Data

- - - - - - -

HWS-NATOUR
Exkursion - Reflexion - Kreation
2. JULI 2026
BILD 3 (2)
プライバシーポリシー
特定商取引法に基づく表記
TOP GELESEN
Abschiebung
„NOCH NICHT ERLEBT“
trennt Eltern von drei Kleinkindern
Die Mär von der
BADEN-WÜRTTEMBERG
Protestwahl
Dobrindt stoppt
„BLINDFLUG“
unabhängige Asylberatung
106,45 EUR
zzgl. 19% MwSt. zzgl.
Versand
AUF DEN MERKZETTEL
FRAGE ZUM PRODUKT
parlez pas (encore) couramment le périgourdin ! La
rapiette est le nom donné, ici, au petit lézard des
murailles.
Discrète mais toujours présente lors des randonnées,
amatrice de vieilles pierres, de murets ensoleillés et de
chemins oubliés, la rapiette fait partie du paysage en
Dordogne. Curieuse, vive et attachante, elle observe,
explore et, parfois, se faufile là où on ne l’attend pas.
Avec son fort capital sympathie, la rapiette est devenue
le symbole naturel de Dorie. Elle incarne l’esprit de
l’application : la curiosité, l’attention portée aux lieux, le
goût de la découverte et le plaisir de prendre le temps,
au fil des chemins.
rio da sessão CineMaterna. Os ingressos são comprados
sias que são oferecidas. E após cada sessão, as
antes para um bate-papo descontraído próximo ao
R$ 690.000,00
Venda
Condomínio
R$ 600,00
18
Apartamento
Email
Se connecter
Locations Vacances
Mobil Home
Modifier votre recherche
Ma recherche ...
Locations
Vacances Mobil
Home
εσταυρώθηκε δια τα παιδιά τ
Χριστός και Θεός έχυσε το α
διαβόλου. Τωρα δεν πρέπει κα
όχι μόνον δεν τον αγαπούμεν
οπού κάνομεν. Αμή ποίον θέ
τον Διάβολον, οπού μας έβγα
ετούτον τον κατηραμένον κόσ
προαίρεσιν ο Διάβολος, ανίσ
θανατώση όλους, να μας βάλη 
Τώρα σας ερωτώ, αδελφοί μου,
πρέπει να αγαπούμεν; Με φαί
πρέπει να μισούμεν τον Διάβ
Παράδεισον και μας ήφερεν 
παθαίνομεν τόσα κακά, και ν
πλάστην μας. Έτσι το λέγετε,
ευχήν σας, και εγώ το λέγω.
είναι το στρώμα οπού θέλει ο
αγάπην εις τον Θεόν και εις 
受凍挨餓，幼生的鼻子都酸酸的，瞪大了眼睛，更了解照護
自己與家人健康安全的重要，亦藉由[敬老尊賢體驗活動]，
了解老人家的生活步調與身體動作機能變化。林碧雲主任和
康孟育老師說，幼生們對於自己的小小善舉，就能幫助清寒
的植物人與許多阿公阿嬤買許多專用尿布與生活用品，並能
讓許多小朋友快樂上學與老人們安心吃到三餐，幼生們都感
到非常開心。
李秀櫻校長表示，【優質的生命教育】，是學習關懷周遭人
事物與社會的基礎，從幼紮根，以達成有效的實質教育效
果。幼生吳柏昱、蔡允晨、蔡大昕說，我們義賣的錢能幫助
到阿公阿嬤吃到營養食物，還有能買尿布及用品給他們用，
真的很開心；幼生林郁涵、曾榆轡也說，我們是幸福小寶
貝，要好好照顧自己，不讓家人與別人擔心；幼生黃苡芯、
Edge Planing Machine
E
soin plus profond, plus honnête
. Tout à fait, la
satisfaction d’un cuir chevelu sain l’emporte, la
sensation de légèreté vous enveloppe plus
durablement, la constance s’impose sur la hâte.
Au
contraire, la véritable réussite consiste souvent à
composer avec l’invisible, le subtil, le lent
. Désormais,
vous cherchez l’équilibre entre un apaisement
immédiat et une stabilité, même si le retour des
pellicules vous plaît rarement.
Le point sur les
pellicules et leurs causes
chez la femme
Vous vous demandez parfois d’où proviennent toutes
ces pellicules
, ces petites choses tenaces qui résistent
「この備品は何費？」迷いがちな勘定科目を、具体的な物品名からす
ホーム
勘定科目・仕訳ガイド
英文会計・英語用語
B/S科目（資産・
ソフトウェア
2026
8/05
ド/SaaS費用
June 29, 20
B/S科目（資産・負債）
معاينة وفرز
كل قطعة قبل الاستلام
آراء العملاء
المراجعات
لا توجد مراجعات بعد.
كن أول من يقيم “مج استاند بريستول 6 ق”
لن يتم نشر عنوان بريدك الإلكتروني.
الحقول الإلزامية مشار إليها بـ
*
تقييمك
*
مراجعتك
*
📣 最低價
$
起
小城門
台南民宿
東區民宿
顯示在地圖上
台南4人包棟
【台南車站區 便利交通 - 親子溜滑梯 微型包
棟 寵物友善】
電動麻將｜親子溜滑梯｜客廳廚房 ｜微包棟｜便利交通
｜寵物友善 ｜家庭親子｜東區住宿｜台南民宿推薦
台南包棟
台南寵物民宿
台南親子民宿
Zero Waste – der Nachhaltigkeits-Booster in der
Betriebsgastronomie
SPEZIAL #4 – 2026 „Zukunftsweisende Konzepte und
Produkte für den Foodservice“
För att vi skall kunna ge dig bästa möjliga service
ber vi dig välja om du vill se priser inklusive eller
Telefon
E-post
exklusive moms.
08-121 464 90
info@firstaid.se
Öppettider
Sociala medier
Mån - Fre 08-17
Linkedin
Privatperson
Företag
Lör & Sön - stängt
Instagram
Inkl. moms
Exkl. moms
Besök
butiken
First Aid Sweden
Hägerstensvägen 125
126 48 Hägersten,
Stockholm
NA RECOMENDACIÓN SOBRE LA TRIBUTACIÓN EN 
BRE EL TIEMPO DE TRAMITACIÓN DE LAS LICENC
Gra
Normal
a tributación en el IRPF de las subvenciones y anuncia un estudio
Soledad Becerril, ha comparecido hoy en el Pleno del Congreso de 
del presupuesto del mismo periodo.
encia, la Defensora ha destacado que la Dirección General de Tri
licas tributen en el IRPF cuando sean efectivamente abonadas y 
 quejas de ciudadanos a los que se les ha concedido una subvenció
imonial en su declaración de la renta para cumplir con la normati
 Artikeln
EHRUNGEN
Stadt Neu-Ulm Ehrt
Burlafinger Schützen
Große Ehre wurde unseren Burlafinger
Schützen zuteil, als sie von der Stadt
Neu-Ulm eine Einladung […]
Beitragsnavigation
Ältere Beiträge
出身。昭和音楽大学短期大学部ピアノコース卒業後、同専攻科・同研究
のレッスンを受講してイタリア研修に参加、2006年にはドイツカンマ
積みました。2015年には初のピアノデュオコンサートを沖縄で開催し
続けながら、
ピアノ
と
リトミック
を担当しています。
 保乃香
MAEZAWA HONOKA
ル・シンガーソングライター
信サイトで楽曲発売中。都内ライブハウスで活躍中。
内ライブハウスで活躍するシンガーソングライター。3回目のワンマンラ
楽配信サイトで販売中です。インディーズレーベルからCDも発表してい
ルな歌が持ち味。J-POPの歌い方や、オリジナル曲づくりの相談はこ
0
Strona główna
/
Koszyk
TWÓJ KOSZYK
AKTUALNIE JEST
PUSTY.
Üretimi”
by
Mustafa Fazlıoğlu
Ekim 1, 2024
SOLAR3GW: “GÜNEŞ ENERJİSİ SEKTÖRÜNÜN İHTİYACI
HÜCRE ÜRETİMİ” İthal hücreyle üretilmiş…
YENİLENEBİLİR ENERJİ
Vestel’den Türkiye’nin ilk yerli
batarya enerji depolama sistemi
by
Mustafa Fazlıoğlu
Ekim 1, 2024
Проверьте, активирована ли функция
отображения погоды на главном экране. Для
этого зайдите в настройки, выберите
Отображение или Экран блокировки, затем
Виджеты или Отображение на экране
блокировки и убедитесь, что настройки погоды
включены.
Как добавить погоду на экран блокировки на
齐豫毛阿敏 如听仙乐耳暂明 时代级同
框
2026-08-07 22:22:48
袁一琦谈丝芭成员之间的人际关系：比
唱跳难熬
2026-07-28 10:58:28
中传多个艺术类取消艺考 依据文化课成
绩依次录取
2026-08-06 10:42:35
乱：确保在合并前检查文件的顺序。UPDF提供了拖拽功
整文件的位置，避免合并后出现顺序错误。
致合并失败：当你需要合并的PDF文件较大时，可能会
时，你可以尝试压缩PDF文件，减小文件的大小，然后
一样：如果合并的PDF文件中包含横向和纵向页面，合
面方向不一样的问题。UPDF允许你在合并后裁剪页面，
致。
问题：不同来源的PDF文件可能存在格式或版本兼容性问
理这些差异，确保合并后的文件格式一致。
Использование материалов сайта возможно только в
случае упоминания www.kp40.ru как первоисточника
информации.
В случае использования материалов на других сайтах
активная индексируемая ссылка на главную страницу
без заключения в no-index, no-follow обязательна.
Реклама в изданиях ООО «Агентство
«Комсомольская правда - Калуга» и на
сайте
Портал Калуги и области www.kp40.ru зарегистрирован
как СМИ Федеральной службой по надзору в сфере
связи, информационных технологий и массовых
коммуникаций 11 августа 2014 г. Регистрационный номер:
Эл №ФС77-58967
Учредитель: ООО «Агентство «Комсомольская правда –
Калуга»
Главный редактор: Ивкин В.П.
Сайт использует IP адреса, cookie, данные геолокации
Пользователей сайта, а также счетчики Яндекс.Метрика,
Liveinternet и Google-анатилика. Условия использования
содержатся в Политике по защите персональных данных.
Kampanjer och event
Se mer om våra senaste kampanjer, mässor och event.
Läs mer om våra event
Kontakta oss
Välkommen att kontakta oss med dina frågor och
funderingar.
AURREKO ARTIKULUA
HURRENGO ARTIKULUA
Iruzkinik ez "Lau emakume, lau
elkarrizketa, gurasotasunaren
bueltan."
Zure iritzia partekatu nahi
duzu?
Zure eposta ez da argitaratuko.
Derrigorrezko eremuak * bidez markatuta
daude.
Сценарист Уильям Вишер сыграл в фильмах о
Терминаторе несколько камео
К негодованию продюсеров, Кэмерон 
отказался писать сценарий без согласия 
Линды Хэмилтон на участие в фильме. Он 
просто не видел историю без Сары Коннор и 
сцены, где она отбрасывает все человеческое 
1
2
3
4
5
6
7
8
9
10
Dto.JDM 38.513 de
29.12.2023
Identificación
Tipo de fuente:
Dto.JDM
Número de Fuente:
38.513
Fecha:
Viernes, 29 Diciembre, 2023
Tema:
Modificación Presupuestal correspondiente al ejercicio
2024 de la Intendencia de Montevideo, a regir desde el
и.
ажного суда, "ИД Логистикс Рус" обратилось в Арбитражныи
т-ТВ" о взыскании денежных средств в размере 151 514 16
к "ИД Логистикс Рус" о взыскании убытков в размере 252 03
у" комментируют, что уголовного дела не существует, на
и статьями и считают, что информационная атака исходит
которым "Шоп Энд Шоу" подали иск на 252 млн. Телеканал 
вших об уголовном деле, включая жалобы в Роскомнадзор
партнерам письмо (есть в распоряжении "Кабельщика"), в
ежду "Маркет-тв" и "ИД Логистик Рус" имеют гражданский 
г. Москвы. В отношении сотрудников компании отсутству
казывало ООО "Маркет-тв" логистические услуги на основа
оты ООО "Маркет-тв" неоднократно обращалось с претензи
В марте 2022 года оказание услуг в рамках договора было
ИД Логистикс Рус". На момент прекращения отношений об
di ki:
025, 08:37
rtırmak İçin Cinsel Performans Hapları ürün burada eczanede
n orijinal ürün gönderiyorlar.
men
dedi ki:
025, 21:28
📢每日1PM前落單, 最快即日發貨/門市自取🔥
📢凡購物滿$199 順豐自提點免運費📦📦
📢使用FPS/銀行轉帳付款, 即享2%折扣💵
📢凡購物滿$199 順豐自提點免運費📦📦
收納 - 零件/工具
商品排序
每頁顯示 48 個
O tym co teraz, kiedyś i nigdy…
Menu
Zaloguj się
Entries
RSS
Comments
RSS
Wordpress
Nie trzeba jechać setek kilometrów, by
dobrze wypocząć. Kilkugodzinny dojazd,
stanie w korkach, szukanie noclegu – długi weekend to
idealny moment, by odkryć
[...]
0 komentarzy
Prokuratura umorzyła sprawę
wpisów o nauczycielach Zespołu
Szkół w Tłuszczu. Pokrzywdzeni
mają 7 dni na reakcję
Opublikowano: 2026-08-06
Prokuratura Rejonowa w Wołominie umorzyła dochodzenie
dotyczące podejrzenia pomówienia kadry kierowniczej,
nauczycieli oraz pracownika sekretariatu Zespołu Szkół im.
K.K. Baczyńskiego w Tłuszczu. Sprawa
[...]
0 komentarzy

- - - - - - -

What you are asked to do
In the records above, find the line with "了解老人家的生活步調與身體動作機能變化。林碧雲主任和"; write out exactly that line and each one after it, stopping after the line with "真的很開心；幼生林郁涵、曾榆轡也說，我們是幸福小寶".

Reply
了解老人家的生活步調與身體動作機能變化。林碧雲主任和
康孟育老師說，幼生們對於自己的小小善舉，就能幫助清寒
的植物人與許多阿公阿嬤買許多專用尿布與生活用品，並能
讓許多小朋友快樂上學與老人們安心吃到三餐，幼生們都感
到非常開心。
李秀櫻校長表示，【優質的生命教育】，是學習關懷周遭人
事物與社會的基礎，從幼紮根，以達成有效的實質教育效
果。幼生吳柏昱、蔡允晨、蔡大昕說，我們義賣的錢能幫助
到阿公阿嬤吃到營養食物，還有能買尿布及用品給他們用，
真的很開心；幼生林郁涵、曾榆轡也說，我們是幸福小寶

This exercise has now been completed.